Why Are We Bailing Out Insurers?

A fair question, posed by Barry Ritholtz.
Some of the sharpest criticism of the administration's approach is coming from market pros.
Folks who rose through the ranks with the "...pays your money...takes your chances" worldview.

Among the egregious perversions of President Bush was opening the door to the idea of bailing out failures.
The Obama team has taken that perversion and dressed it in assless chaps and similar couture.
From Rahm Emanuel's "Never allow a crisis to go to waste" to Hillary's "Never waste a good crisis", these folks are playing power politics with the taxpayer's money.
And trying to strap the gimp hood on as much of the economy as they can.

From The Big Picture:
“The Treasury Department will make federal bailout funds available to a number of U.S. life insurers, acting on the embattled sector’s long-running effort to get government help. The Treasury is prepared to inject up to $22 billion into the insurers under the rescue plan launched last fall as the Troubled Asset Relief Program, said a person familiar with the matter....

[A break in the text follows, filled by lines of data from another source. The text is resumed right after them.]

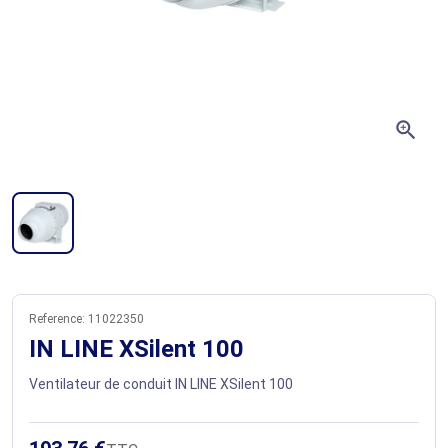
zoom_in
Reference:
11022350
IN LINE XSilent 100
Ventilateur de conduit IN LINE XSilent 100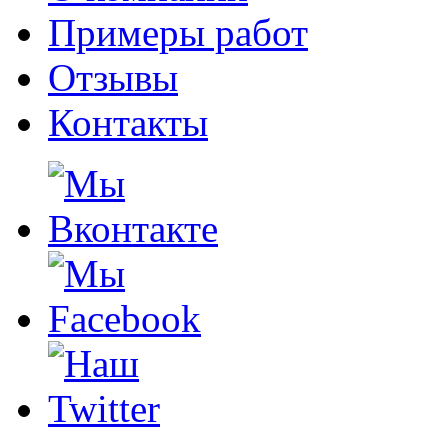
Примеры работ
Отзывы
Контакты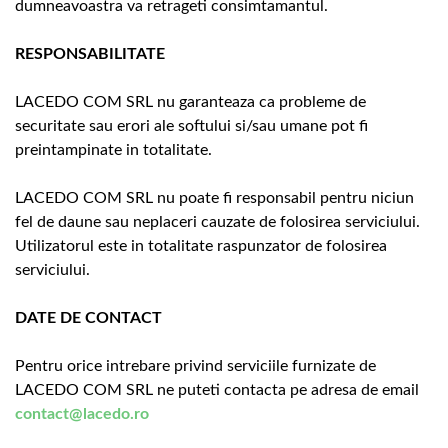
dumneavoastra va retrageti consimtamantul.
RESPONSABILITATE
LACEDO COM SRL nu garanteaza ca probleme de
securitate sau erori ale softului si/sau umane pot fi
preintampinate in totalitate.
LACEDO COM SRL nu poate fi responsabil pentru niciun
fel de daune sau neplaceri cauzate de folosirea serviciului.
Utilizatorul este in totalitate raspunzator de folosirea
serviciului.
DATE DE CONTACT
Pentru orice intrebare privind serviciile furnizate de
LACEDO COM SRL ne puteti contacta pe adresa de email
contact@lacedo.ro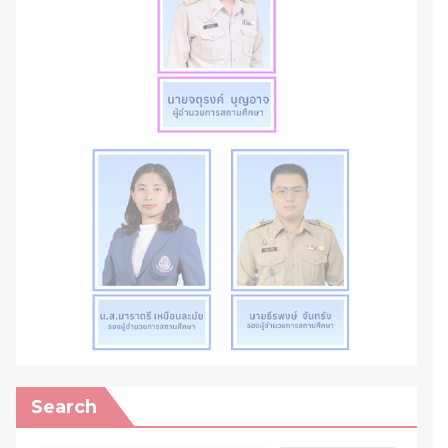
Search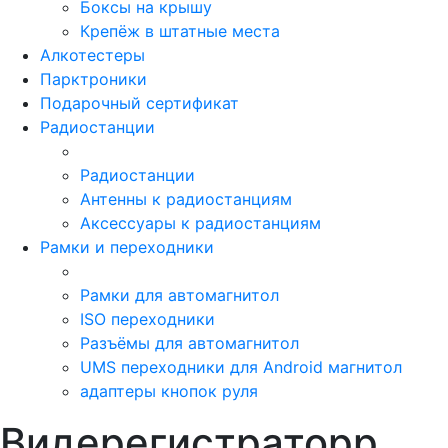
Боксы на крышу
Крепёж в штатные места
Алкотестеры
Парктроники
Подарочный сертификат
Радиостанции
Радиостанции
Антенны к радиостанциям
Аксессуары к радиостанциям
Рамки и переходники
Рамки для автомагнитол
ISO переходники
Разъёмы для автомагнитол
UMS переходники для Android магнитол
адаптеры кнопок руля
Видерегистраторр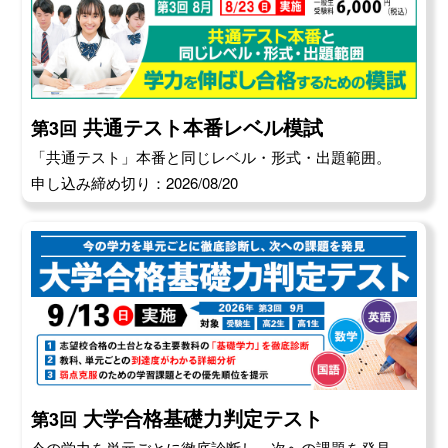
共通テスト本番レベル模試
第3回
「共通テスト」本番と同じレベル・形式・出題範囲。
申し込み締め切り：2026/08/20
大学合格基礎力判定テスト
第3回
今の学力を単元ごとに徹底診断し、次への課題を発見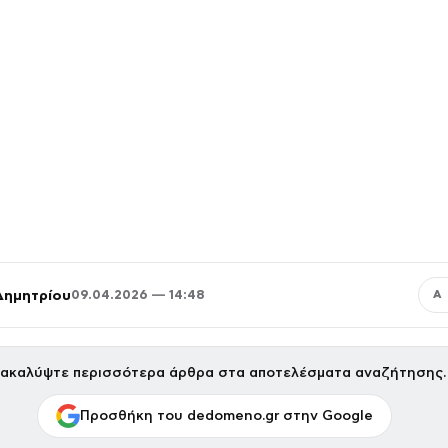
Δημητρίου
09.04.2026 — 14:48
Α
ακαλύψτε περισσότερα άρθρα στα αποτελέσματα αναζήτησης.
Προσθήκη του dedomeno.gr στην Google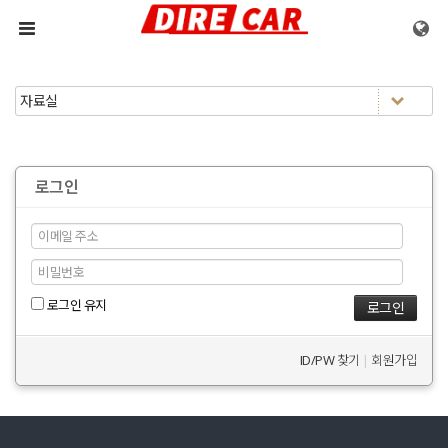
메뉴 건너뛰기
로그인
로그인 유지
ID/PW 찾기
|
회원가입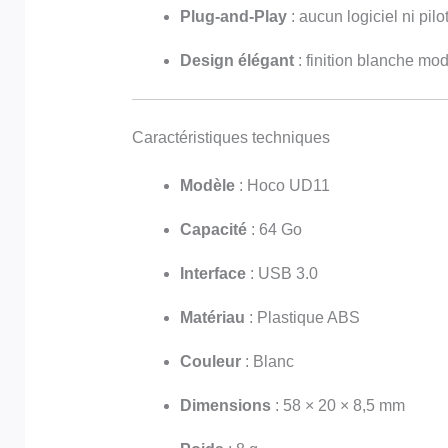
Plug-and-Play
: aucun logiciel ni pil
Design élégant
: finition blanche mod
Caractéristiques techniques
Modèle
: Hoco UD11
Capacité
: 64 Go
Interface
: USB 3.0
Matériau
: Plastique ABS
Couleur
: Blanc
Dimensions
: 58 × 20 × 8,5 mm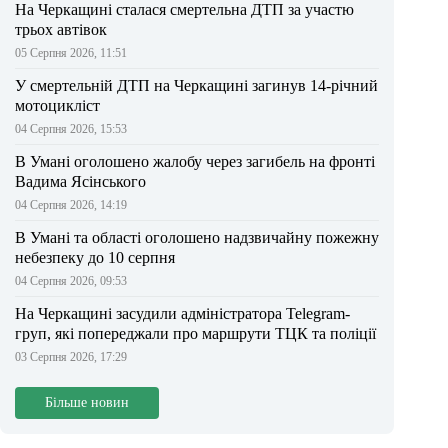
На Черкащині сталася смертельна ДТП за участю
трьох автівок
05 Серпня 2026, 11:51
У смертельній ДТП на Черкащині загинув 14-річний
мотоцикліст
04 Серпня 2026, 15:53
В Умані оголошено жалобу через загибель на фронті
Вадима Ясінського
04 Серпня 2026, 14:19
В Умані та області оголошено надзвичайну пожежну
небезпеку до 10 серпня
04 Серпня 2026, 09:53
На Черкащині засудили адміністратора Telegram-
груп, які попереджали про маршрути ТЦК та поліції
03 Серпня 2026, 17:29
Більше новин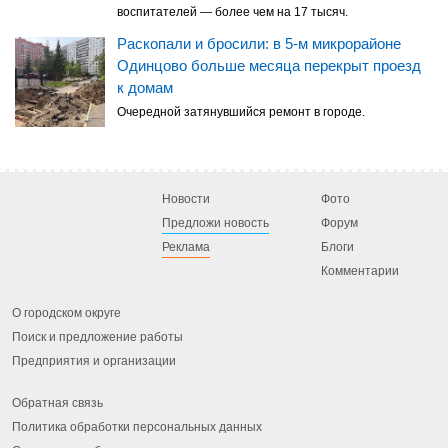
воспитателей — более чем на 17 тысяч.
Раскопали и бросили: в 5-м микрорайоне
Одинцово больше месяца перекрыт проезд
к домам
Очередной затянувшийся ремонт в городе.
Новости
Фото
Предложи новость
Форум
Реклама
Блоги
Комментарии
О городском округе
Поиск и предложение работы
Предприятия и организации
Обратная связь
Политика обработки персональных данных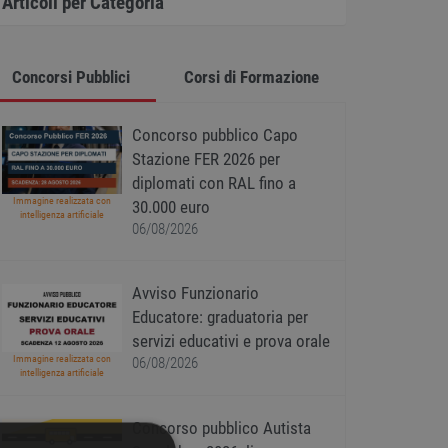
Articoli per Categoria
Concorsi Pubblici
Corsi di Formazione
Concorso pubblico Capo
Stazione FER 2026 per
diplomati con RAL fino a
Immagine realizzata con
30.000 euro
intelligenza artificiale
06/08/2026
Avviso Funzionario
Educatore: graduatoria per
servizi educativi e prova orale
Immagine realizzata con
06/08/2026
intelligenza artificiale
Concorso pubblico Autista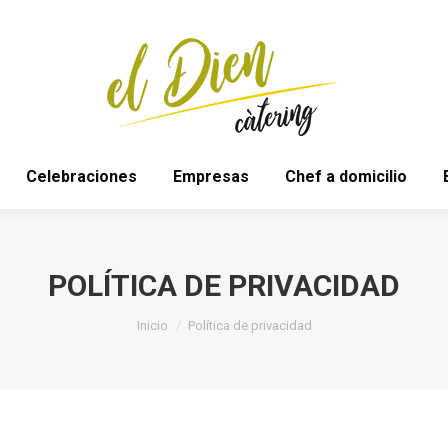
das
Espacios
Celebraciones
Empresas
Che
Celebraciones
Empresas
Chef a domicilio
POLÍTICA DE PRIVACIDAD
Estás aquí:
Inicio
Política de privacidad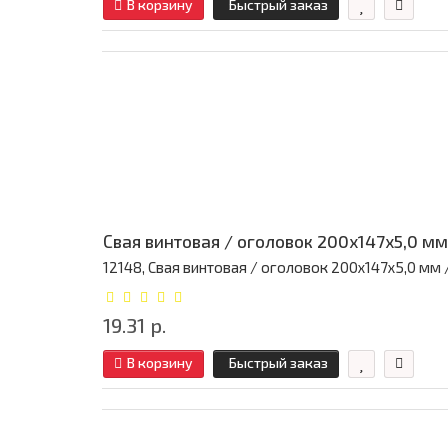
В корзину
Быстрый заказ
Свая винтовая / оголовок 200x147x5,0 мм
12148, Свая винтовая / оголовок 200x147x5,0 мм / 
19.31 р.
В корзину
Быстрый заказ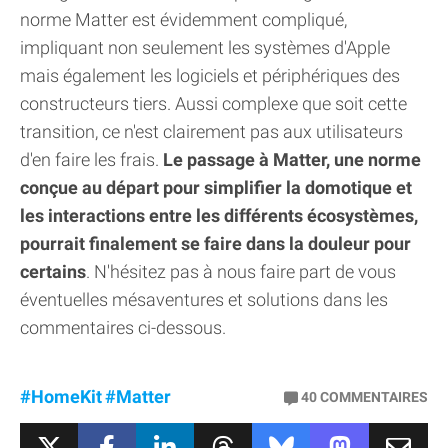
norme Matter est évidemment compliqué,
impliquant non seulement les systèmes d'Apple
mais également les logiciels et périphériques des
constructeurs tiers. Aussi complexe que soit cette
transition, ce n'est clairement pas aux utilisateurs
d'en faire les frais.
Le passage à Matter, une norme
conçue au départ pour simplifier la domotique et
les interactions entre les différents écosystèmes,
pourrait finalement se faire dans la douleur pour
certains
. N'hésitez pas à nous faire part de vous
éventuelles mésaventures et solutions dans les
commentaires ci-dessous.
#HomeKit
#Matter
40
COMMENTAIRES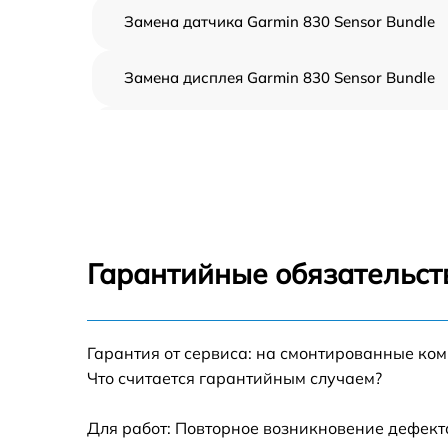
Замена датчика Garmin 830 Sensor Bundle
Замена дисплея Garmin 830 Sensor Bundle
Ремонт корпуса Garmin 830 Sensor Bundle
Настройка Garmin 830 Sensor Bundle
Ремонт кнопки Garmin 830 Sensor Bundle
Гарантийные обязательст
Комплексная чистка Garmin 830 Sensor
Bundle
Гарантия от сервиса: на смонтированные ко
Не включается Garmin 830 Sensor Bundle
Что считается гарантийным случаем?
Для работ: Повторное возникновение дефект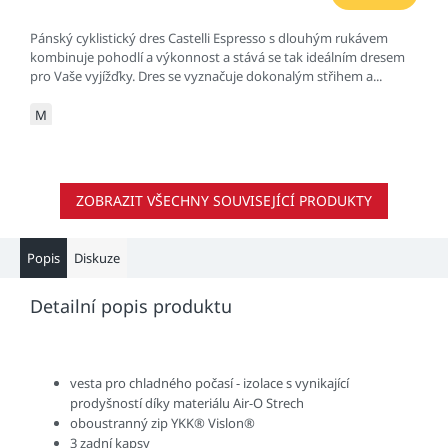
Pánský cyklistický dres Castelli Espresso s dlouhým rukávem
kombinuje pohodlí a výkonnost a stává se tak ideálním dresem
pro Vaše vyjížďky. Dres se vyznačuje dokonalým střihem a...
M
ZOBRAZIT VŠECHNY SOUVISEJÍCÍ PRODUKTY
Popis
Diskuze
Detailní popis produktu
vesta pro chladného počasí - izolace s vynikající
prodyšností díky materiálu Air-O Strech
oboustranný zip YKK® Vislon®
3 zadní kapsy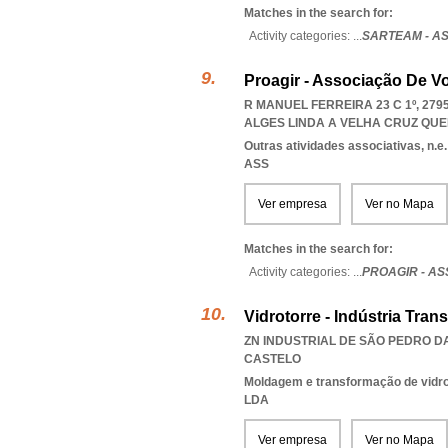
Matches in the search for:
Activity categories: ...
SARTEAM - A
Proagir - Associação De Vo
R MANUEL FERREIRA 23 C 1º, 27
ALGES LINDA A VELHA CRUZ QU
Outras atividades associativas, n.e.
ASS
Ver empresa
Ver no Mapa
Matches in the search for:
Activity categories: ...
PROAGIR - A
Vidrotorre - Indústria Tra
ZN INDUSTRIAL DE SÃO PEDRO DA
CASTELO
Moldagem e transformação de vidro
LDA
Ver empresa
Ver no Mapa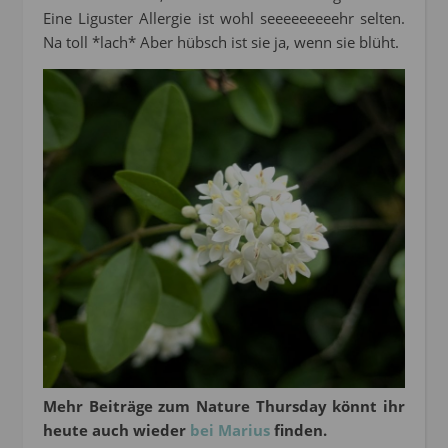
Eine Liguster Allergie ist wohl seeeeeeeeehr selten.
Na toll *lach* Aber hübsch ist sie ja, wenn sie blüht.
Mehr Beiträge zum Nature Thursday könnt ihr
heute auch wieder
bei Marius
finden.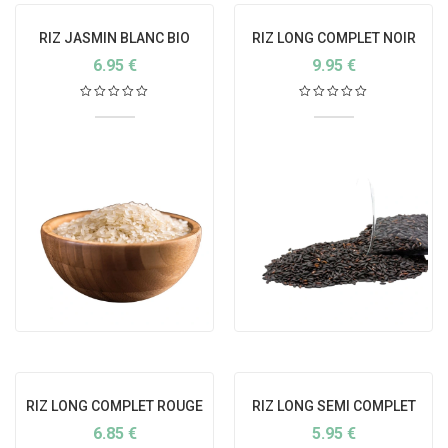
RIZ JASMIN BLANC BIO
RIZ LONG COMPLET NOIR
BIO
6.95
€
9.95
€
RIZ LONG COMPLET ROUGE
RIZ LONG SEMI COMPLET
BIO
6.85
€
5.95
€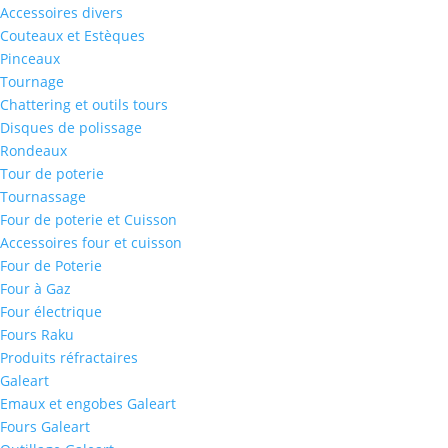
Accessoires divers
Couteaux et Estèques
Pinceaux
Tournage
Chattering et outils tours
Disques de polissage
Rondeaux
Tour de poterie
Tournassage
Four de poterie et Cuisson
Accessoires four et cuisson
Four de Poterie
Four à Gaz
Four électrique
Fours Raku
Produits réfractaires
Galeart
Emaux et engobes Galeart
Fours Galeart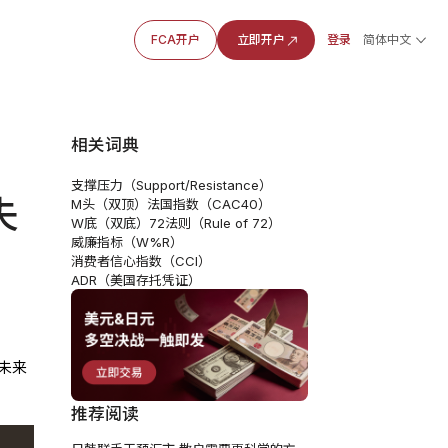
FCA开户
立即开户
登录
简体中文
相关词典
支撑压力（Support/Resistance）
失
M头（双顶）
法国指数（CAC40）
W底（双底）
72法则（Rule of 72）
威廉指标（W%R）
消费者信心指数（CCI）
ADR（美国存托凭证）
未来
推荐阅读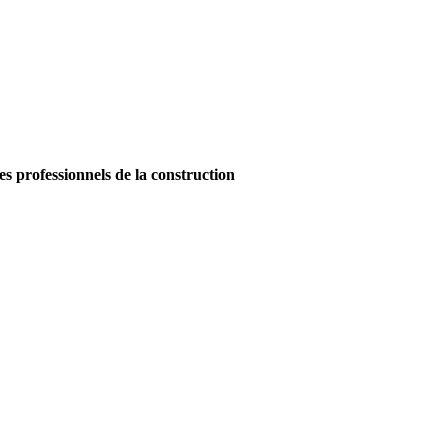
es professionnels de la construction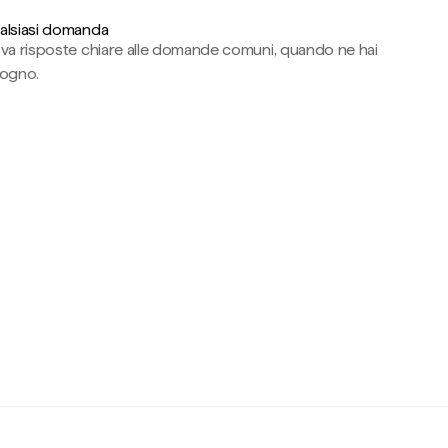
alsiasi domanda
ova risposte chiare alle domande comuni, quando ne hai
sogno.
c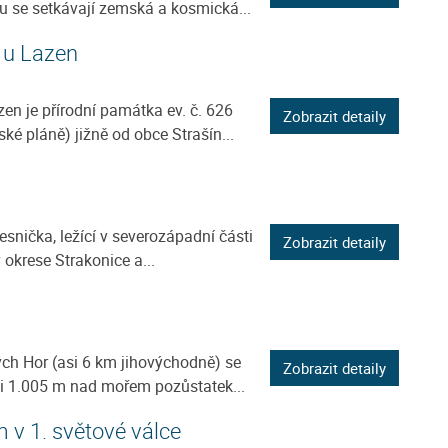
 se setkávají zemská a kosmická...
 u Lazen
en je přírodní památka ev. č. 626
Zobrazit detaily
 pláně) jižně od obce Strašín...
esnička, ležící v severozápadní části
Zobrazit detaily
 okrese Strakonice a...
ch Hor (asi 6 km jihovýchodně) se
Zobrazit detaily
si 1.005 m nad mořem pozůstatek...
v 1. světové válce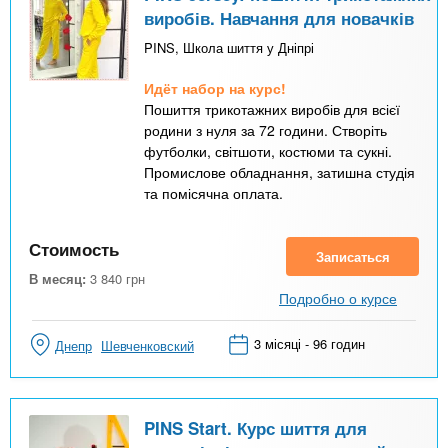
виробів. Навчання для новачків
PINS, Школа шиття у Дніпрі
Идёт набор на курс!
Пошиття трикотажних виробів для всієї
родини з нуля за 72 години. Створіть
футболки, світшоти, костюми та сукні.
Промислове обладнання, затишна студія
та помісячна оплата.
Стоимость
Записаться
В месяц:
3 840
грн
Подробно о курсе
3 місяці - 96 годин
Днепр
Шевченковский
PINS Start. Курс шиття для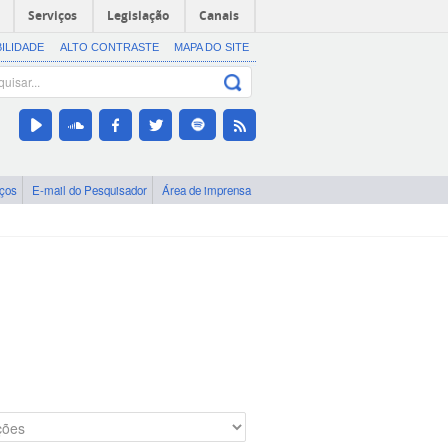
Serviços
Legislação
Canais
BILIDADE
ALTO CONTRASTE
MAPA DO SITE
iços
E-mail do Pesquisador
Área de imprensa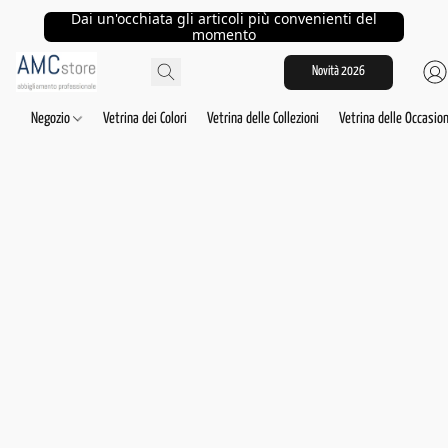
Dai un'occhiata gli articoli più convenienti del
momento
Novità 2026
Negozio
Vetrina dei Colori
Vetrina delle Collezioni
Vetrina delle Occasion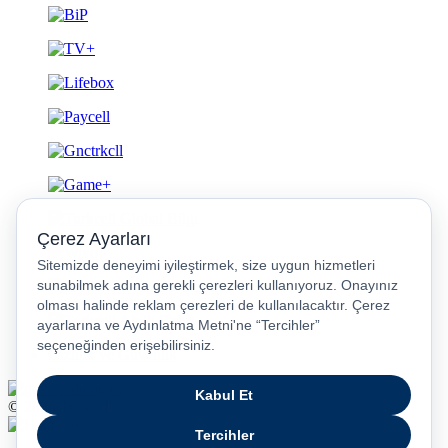
Gizlilik ve Güvenlik
© 2026 Turkcell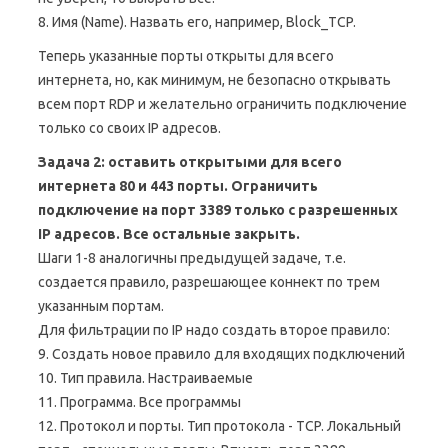
8. Имя (Name). Назвать его, например, Block_TCP.
Теперь указанные порты открыты для всего
интернета, но, как минимум, не безопасно открывать
всем порт RDP и желательно ограничить подключение
только со своих IP адресов.
Задача 2: оставить открытыми для всего
интернета 80 и 443 порты. Ограничить
подключение на порт 3389 только с разрешенных
IP адресов. Все остальные закрыть.
Шаги 1-8 аналогичны предыдущей задаче, т.е.
создается правило, разрешающее коннект по трем
указанным портам.
Для фильтрации по IP надо создать второе правило:
9. Создать новое правило для входящих подключений
10. Тип правила. Настраиваемые
11. Программа. Все программы
12. Протокол и порты. Тип протокола - TCP. Локальный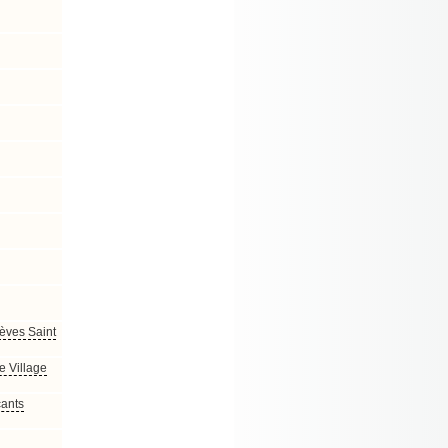
lèves Saint
e Village
ants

Why do insurers, who have fiduciary obligations to manage their assets prudently, require taxpayer largesse?

Yet even more moral hazard is being heaped upon us.

This is totally unacceptable. If you did not manage your assets prudently, if you failed to employ appropriate risk management procedures, and if you come to the government teat for aid, there must be a heavy cost and major strings attached:

  1. Bailout Monies need to be eventually repaid;
  2. Entrenched management needs to be fired;
  3. Excess bonuses must be clawed back;
  4. Shareholders (both public and mutual) need to suffer for their bad investment;
  5. Competitive firms that ran their business properly should not be disadvantaged.

Why would we give money managers with a demonstrated inability to manage it properly? Why would we reward shareholders who made losing bets? Why are we punishing well managed, prudent funds? THIS IS OUTRAGEOUS.

These are independent companies who should be able to raise capital on their own....MORE
It helps if you understand the psychology of power relationships and, as Barry might say, look at the big picture.